Should assisted dying be legal?

More than two dozen jurisdictions around the world – including New Zealand, Canada, Switzerland, Belgium, 10 states in the US and all six states in Australia – allow some form of assisted dying.

Bills to legalise assisted dying are now going through parliaments in the Isle of Man, Jersey and Scotland. What about the rest of the UK?

The Westminster parliament is expected to debate the issue in the coming months. The Labour peer Charlie Falconer, a former Lord Chancellor, has published a Lords’ Private Member’s Bill to legalise assisted dying, and the Labour MP Jake Richards is considering bringing forward a Commons’ Private Member’s Bill after coming 11th in a ballot last week. Prime Minister Keir Starmer has backed a free vote on the issue.

This week, we learned that a citizens’ jury has overwhelmingly backed the legalisation of assisted dying for terminally ill people after hearing from experts over a period of eight weeks. Twenty out of 28 jurors based in England agreed the law should be changed, with seven disagreeing and one person saying they were undecided. More information on that citizens’ jury here.

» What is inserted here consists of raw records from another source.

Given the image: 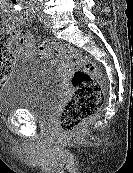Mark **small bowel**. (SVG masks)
<instances>
[{"label": "small bowel", "mask_w": 133, "mask_h": 173, "mask_svg": "<svg viewBox=\"0 0 133 173\" xmlns=\"http://www.w3.org/2000/svg\"><path fill=\"white\" fill-rule=\"evenodd\" d=\"M16 20L20 22L22 18L17 16ZM12 53L26 58L34 57L36 55V41L34 35L30 32H25L17 36L12 46Z\"/></svg>", "instance_id": "obj_1"}]
</instances>
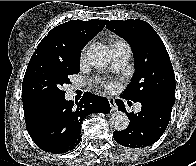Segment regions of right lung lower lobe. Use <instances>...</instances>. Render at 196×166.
Listing matches in <instances>:
<instances>
[{"instance_id": "1", "label": "right lung lower lobe", "mask_w": 196, "mask_h": 166, "mask_svg": "<svg viewBox=\"0 0 196 166\" xmlns=\"http://www.w3.org/2000/svg\"><path fill=\"white\" fill-rule=\"evenodd\" d=\"M26 129L35 144L54 154L73 150L81 140V122L92 113H109L105 97L86 92L76 103L58 98L23 102Z\"/></svg>"}]
</instances>
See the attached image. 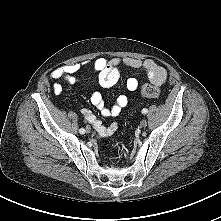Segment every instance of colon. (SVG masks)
Returning a JSON list of instances; mask_svg holds the SVG:
<instances>
[{
    "label": "colon",
    "mask_w": 221,
    "mask_h": 221,
    "mask_svg": "<svg viewBox=\"0 0 221 221\" xmlns=\"http://www.w3.org/2000/svg\"><path fill=\"white\" fill-rule=\"evenodd\" d=\"M141 94L146 98H157L160 95V89L154 84H146L142 86Z\"/></svg>",
    "instance_id": "colon-1"
}]
</instances>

I would support the legalisation of assisted dying in particular circumstances with appropriate safeguards. Now aged 76, one day I might want it.


3 Comments

  • chris

    The safeguards should include:
    – medical professionals, lawyers and carers and their associates or families of the above list should be excluded from any inheritance, without extremely good cause.
    – The same group should have no connection whatever to any entity participating in the assistance.
    – The patient should have a right of appeal if their exit is denied.
    I am 75 and will make this choice, if my eife predeceases me or if I am likely to suffer extreme pain of dementia.

  • Chris Dawes

    I agree that safeguards – and Chris’s are sensible – are necessary, but my experience of Lasting Powers of Attorney with different generations of my family and therefore different legislative provisions is that the tragic cases of abuse reported in the media have excessive impact on legislation resulting in enormous work and difficulty for the vast majority (>90%?) of attorneys in an already very stressful situation. R

  • Peter

    As an ex-nurse who worked for over 40yrs in the NHS I have seen many people in the last stages of life, some of whom are quite likely to have been in the category of wanting to euthanase themselves as their prognosis was hopeless and their situation very debilitating and/or painful. As I once said to my son, there are far worse things in life than death.

    If we had a scheme that guaranteed their right to choose to end their life, without interference from others, and to be helped to undertake it in a dignified and appropriate way, I would support that wholeheartedly. Living wills stating this intent would need to have been registered beforehand.

    There must be ironclad safeguards in place that ensured nobody else could make that decision for them and that unrelated people would in no way benefit.